**Task goal:**
Look through the material for lines with the word "dans", and copy each one.
################
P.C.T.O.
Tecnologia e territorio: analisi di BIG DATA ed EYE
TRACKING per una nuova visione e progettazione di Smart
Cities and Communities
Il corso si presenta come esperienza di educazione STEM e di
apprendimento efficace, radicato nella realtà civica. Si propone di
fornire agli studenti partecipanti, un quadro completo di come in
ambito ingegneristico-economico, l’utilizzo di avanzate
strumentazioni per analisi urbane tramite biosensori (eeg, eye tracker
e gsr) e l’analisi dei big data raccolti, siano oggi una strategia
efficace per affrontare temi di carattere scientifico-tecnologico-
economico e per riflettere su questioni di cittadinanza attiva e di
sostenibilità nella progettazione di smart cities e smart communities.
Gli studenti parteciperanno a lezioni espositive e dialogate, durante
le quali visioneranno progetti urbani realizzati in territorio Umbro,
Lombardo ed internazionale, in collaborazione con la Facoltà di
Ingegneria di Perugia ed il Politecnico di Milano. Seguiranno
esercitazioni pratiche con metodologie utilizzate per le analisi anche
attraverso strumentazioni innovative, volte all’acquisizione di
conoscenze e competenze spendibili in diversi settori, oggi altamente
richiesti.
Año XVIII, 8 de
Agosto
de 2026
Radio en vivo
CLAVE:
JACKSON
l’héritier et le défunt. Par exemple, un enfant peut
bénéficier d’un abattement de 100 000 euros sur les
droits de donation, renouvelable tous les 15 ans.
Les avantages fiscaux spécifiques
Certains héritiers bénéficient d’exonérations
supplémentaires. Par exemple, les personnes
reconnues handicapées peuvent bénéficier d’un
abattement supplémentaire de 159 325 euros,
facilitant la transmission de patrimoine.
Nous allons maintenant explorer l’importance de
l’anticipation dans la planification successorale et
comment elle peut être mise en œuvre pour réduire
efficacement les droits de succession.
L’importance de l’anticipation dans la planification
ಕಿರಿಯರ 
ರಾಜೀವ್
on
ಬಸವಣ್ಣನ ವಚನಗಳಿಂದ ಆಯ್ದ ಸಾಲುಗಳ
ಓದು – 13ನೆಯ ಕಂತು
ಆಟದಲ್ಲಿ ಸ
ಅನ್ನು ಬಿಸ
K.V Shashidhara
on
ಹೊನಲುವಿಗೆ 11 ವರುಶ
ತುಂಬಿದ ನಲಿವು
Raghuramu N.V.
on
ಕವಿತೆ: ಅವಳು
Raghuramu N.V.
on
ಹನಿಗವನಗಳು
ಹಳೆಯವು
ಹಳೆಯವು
################
**Solution below:**
l’anticipation dans la planification successorale et
L’importance de l’anticipation dans la planification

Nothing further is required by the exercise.